And I thought: New Jersey, The Dog State:

more dogs than children, cars, or criminals.

The idea of caring had somehow decomposed

although authored by a conscience --

my conscience? -- until affection scattered

like an element unleashed by heat.

Soon it would turn dark. Clouds of gnats

thickened. Wanting it to end

I pedalled further into humid green

watching the grown-ups on my mind's screen

project into me, to see my sadness

shine into a searcher's hopeful panic.

They would love me for living, at that moment,

in a shape they once fit: their own story

of loving too much what they had to lose

burnished by the distant confidence of age.

Yet my boredom remained unwritten. . .

(The first trail of hurt and I had lost it

as the woman, whom I loved, would say to me

as to an emptiness, "you have lost me.")

The twilit streets narrowed to a funnel

drawing me through the hours

to an air-conditioned residence inside myself

with a bean bag chair and a TV showing snow.

And through self-knowing's static I could almost see

how the dog, gone forever, conjured up me

Masterlove, Goodfeeder, now mere Boy-With-Hands

shifting gears beyond town limits

where no one might call out my name.


Weeks before I worked the site

I saw myself a carpenter, and practiced pounding

three inch vinyl coated sinkers -- just nails to me then --

into a giant wood block until it splintered.
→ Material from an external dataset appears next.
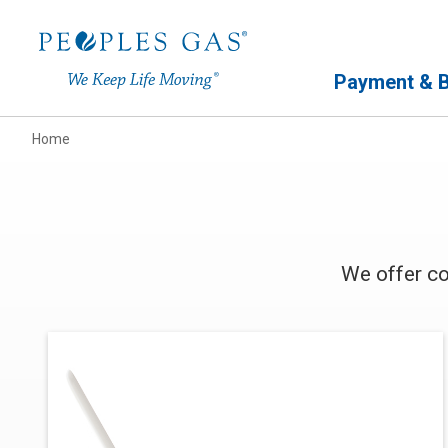
Primary Navigation
Payment & Bi
Home
We offer co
The cross-hatched heads of each nail bent

accused me of knowing nothing

I pretended to know, as the sparks that fled

my hammer glancing off the crippled metal

winked at me in my escapade: Dear Child of Books

can't you show one callous on your hand?

I read manuals at night I couldn't understand

and traced diagrams to lose myself

in mental drafting more like fantasy:

how the house would rise above me,

my precocious mastery of craft

so impressing the carpenters

they would all chip in for a leather tool belt,

buy me beer and run their fingers

down a seamless joint, declaring

my apprenticeship was done.

First day I brought my hammer

Mark borrowed it, led me to a scrubby plot,

said "cut this down" and left to hammer a nearby house.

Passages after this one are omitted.